Hiroshima prepared for its annual 'Peace Memorial Ceremony' on Wednesday, as both schoolchildren and survivors visited the Hiroshima Peace Memorial Park ahead of the landmark 75 th anniversary of an atomic bomb However, human beings, people in the world destroy nature. Destroying is like war.

Last year, Pope Francis also visited Hiroshima and Nagasaki, to hammer home his total rejection of atomic weapons, which he called a "crime", and to vilify the doctrine of deterrence. nuclear, a "false security" poisoning on the contrary relations between peoples, according to him.
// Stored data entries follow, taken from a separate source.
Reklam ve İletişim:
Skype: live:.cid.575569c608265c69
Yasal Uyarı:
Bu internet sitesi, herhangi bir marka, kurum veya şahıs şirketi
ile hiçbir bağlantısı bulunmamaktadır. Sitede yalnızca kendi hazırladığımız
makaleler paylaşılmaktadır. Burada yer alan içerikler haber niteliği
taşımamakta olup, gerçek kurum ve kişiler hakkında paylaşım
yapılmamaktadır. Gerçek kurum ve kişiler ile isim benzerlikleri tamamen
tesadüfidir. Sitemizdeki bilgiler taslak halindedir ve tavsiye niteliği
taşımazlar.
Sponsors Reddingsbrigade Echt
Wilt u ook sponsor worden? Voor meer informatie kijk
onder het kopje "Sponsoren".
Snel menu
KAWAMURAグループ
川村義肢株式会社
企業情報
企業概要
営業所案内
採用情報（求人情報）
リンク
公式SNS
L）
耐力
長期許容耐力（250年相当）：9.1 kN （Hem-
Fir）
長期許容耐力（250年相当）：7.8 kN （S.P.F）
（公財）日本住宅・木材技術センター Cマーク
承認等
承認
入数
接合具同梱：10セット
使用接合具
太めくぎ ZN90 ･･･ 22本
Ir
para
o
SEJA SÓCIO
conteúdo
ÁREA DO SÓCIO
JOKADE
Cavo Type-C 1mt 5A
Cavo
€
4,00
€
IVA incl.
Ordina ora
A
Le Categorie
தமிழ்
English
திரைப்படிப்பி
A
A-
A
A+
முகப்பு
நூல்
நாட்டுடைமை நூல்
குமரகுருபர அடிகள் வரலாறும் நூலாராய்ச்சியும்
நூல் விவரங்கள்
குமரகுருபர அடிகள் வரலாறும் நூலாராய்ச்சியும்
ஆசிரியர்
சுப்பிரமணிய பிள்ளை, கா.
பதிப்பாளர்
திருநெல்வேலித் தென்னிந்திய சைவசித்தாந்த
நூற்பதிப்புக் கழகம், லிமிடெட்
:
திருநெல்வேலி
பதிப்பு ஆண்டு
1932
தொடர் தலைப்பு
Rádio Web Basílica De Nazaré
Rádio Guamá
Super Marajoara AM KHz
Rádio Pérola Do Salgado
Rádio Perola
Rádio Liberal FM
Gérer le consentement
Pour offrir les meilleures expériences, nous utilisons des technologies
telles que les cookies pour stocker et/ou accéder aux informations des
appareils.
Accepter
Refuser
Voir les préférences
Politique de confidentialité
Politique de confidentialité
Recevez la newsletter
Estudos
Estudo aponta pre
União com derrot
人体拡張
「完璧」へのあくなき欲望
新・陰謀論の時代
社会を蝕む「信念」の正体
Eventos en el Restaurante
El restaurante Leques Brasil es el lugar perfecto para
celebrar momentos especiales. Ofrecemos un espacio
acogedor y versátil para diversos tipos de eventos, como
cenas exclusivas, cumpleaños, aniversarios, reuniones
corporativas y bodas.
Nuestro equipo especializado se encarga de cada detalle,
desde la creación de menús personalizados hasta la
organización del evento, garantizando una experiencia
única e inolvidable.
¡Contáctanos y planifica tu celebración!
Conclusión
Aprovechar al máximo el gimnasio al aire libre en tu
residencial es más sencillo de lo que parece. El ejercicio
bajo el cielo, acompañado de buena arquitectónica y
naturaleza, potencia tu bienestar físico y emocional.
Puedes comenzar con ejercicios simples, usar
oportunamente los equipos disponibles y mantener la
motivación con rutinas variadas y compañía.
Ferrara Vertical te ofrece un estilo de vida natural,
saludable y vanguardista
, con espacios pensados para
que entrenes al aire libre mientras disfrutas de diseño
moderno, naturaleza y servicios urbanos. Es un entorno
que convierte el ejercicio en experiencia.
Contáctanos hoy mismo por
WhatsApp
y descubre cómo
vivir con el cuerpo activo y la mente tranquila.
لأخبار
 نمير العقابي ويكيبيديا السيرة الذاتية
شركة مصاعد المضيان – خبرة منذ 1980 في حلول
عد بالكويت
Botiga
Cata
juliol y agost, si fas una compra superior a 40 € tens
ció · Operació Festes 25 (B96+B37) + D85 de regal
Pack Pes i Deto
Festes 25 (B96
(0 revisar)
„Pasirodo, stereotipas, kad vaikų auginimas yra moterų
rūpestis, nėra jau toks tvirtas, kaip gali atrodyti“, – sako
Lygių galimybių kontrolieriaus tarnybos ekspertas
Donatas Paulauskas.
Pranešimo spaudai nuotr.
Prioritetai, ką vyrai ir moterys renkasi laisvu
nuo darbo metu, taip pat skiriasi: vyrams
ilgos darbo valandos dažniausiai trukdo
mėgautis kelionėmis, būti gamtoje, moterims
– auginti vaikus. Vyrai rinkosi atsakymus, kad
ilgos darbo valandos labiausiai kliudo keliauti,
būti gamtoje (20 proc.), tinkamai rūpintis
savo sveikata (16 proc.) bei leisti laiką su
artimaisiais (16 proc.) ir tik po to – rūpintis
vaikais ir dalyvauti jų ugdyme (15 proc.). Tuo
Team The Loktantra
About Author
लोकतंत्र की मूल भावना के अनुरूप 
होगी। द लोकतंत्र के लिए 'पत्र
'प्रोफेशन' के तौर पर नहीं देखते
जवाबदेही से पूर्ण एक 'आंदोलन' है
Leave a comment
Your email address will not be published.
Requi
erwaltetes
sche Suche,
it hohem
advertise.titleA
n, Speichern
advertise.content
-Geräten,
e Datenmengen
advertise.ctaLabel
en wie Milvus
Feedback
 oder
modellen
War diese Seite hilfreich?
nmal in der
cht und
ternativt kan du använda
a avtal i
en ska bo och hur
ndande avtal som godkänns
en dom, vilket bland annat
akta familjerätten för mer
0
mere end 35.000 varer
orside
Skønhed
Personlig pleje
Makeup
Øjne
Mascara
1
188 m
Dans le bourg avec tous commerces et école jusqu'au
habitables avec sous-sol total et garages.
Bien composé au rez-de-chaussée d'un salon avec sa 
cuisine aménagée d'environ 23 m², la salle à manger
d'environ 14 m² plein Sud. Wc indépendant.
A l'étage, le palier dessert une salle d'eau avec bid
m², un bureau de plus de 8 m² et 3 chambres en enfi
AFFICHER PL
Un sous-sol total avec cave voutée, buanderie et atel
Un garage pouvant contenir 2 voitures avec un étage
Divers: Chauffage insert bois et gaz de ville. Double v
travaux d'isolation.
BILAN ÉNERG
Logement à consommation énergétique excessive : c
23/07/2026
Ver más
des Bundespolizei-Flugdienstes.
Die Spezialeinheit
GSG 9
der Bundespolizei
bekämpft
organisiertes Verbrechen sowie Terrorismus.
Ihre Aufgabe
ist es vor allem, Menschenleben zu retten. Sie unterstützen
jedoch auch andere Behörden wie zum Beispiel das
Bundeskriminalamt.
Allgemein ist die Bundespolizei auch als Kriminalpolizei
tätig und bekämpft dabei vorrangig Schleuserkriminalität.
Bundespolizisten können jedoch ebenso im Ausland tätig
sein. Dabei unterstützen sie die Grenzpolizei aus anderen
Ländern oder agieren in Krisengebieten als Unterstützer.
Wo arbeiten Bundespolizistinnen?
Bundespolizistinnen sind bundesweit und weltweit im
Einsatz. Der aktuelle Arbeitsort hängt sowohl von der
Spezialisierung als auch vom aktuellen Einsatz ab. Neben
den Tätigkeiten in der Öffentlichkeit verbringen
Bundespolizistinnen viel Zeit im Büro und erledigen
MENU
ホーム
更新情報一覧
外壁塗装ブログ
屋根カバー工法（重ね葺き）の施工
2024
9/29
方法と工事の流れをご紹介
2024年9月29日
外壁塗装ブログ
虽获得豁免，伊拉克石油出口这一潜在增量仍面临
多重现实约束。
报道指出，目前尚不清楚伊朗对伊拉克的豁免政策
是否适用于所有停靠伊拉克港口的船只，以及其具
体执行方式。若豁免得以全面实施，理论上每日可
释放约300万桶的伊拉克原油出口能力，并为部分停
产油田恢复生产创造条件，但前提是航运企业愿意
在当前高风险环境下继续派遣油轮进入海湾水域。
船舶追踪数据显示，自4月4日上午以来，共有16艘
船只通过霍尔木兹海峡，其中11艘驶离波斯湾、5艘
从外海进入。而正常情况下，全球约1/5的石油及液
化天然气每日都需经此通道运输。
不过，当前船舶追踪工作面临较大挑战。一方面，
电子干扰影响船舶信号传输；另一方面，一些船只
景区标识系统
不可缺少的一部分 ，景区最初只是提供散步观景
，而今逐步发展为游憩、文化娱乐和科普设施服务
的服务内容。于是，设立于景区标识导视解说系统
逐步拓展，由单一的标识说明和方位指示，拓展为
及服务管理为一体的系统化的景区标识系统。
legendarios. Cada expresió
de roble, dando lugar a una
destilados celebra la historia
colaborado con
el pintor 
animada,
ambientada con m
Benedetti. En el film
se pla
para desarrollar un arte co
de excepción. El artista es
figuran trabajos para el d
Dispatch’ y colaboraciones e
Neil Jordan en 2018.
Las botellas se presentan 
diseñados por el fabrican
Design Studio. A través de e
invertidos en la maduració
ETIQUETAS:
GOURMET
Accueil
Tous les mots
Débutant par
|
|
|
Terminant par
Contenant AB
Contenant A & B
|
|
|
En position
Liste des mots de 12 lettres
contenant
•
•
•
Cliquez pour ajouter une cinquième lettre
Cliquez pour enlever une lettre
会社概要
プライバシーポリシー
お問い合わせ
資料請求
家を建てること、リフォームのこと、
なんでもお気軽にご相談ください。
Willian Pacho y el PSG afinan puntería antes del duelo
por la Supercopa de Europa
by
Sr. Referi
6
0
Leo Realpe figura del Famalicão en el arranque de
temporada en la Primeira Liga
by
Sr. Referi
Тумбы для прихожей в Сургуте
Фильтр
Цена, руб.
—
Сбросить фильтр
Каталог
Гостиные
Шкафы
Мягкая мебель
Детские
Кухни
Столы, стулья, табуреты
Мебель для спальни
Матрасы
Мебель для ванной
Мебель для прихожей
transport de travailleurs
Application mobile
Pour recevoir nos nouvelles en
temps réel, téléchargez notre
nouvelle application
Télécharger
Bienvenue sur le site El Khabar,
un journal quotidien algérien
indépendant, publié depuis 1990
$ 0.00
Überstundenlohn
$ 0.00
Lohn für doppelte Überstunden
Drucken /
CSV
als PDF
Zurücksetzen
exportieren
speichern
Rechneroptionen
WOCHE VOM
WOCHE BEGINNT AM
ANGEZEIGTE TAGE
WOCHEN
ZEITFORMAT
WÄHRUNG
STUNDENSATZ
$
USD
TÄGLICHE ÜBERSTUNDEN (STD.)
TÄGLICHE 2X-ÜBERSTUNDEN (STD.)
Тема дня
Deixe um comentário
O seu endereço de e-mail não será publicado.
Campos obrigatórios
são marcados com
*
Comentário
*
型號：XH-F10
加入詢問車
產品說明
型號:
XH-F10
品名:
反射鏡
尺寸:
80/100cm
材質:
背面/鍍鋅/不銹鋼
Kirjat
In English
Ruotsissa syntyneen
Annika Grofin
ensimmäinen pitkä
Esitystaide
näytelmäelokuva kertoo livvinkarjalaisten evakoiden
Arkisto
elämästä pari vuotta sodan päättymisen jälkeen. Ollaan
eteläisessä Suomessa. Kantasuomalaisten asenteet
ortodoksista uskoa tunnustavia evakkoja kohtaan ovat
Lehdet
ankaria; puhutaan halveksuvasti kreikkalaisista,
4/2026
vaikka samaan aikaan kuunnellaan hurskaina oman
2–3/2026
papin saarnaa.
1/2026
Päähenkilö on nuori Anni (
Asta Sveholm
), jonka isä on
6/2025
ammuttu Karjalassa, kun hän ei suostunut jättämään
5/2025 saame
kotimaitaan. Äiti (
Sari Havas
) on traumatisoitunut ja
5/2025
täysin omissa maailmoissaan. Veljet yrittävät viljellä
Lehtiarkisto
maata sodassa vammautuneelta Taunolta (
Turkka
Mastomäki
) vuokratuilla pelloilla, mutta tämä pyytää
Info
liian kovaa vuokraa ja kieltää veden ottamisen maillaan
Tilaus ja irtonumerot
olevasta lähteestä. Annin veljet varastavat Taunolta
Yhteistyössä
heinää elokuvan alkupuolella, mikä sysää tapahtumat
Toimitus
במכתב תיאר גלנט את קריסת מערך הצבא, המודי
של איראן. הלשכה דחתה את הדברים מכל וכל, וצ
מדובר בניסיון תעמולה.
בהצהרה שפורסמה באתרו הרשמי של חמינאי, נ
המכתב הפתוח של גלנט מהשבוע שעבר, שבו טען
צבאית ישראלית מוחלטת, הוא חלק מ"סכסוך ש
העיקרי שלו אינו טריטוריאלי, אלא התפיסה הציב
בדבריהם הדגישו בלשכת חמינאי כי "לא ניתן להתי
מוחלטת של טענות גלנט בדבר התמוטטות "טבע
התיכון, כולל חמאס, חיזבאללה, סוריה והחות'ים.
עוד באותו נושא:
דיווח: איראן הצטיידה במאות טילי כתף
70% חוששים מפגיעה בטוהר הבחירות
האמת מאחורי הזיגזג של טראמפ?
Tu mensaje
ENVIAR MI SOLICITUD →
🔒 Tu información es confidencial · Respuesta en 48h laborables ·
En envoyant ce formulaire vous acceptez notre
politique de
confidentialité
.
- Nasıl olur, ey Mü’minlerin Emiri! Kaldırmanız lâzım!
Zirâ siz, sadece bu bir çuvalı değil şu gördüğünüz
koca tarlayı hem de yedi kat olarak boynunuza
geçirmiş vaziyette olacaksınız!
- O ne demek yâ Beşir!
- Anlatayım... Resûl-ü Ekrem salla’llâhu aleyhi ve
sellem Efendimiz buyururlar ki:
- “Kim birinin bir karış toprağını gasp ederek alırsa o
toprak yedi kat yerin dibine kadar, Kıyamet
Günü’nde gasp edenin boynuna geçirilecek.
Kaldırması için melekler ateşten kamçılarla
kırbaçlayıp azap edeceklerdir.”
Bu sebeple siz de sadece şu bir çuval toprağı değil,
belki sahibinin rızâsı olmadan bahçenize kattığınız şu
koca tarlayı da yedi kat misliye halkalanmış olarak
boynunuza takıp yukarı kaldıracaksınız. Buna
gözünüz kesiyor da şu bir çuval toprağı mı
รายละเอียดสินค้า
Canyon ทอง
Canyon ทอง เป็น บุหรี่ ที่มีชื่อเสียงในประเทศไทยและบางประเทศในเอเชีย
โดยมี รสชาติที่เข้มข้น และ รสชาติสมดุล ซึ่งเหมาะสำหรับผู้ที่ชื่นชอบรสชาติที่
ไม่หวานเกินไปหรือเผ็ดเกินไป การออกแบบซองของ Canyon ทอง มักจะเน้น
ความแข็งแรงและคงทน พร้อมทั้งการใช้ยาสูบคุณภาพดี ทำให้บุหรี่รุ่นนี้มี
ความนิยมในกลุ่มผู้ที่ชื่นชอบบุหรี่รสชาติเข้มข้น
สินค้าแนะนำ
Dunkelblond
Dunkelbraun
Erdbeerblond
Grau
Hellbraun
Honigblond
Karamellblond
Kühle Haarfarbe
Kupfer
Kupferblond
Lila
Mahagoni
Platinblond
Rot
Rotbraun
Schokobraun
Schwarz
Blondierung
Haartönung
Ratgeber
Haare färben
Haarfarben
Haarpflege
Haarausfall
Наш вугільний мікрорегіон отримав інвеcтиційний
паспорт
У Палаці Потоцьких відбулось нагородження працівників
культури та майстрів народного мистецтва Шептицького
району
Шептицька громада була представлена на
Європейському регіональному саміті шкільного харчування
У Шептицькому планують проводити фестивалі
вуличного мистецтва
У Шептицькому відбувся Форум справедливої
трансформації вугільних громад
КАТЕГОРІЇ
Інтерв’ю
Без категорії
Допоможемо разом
The Secretary General of the United Nations Antonio Guterres regretted in a video message broadcast on Thursday that the objective of eliminating atomic weapons, formulated by the UN from its inception, is still unfinished. "Today, a world without nuclear weapons seems more and more distant," he said.

Some atomic bomb survivors have drawn parallels between their battle with nuclear weapons and the current coronavirus crisis.

"Whether it's the coronavirus or nuclear weapons, the way to overcome (these challenges, editor's note) is solidarity between peoples," Keiko Ogura, an 83-year-old survivor of Hiroshima, recently told reporters.

Some 136,700 survivors from Hiroshima and Nagasaki, called "hibakusha" in Japan, still live today. But with just over 83 years of average age, their strength is diminishing and they seek to pass the baton of witnessing to new generations.

With the help of other activists against atomic weapons, the hibakusha have created archives of their memory, whether in the form of recorded testimonies, poems or drawings.

Despite these initiatives, many fear a loss of interest in their heritage when they are no longer there, although the nuclear threat is still alive.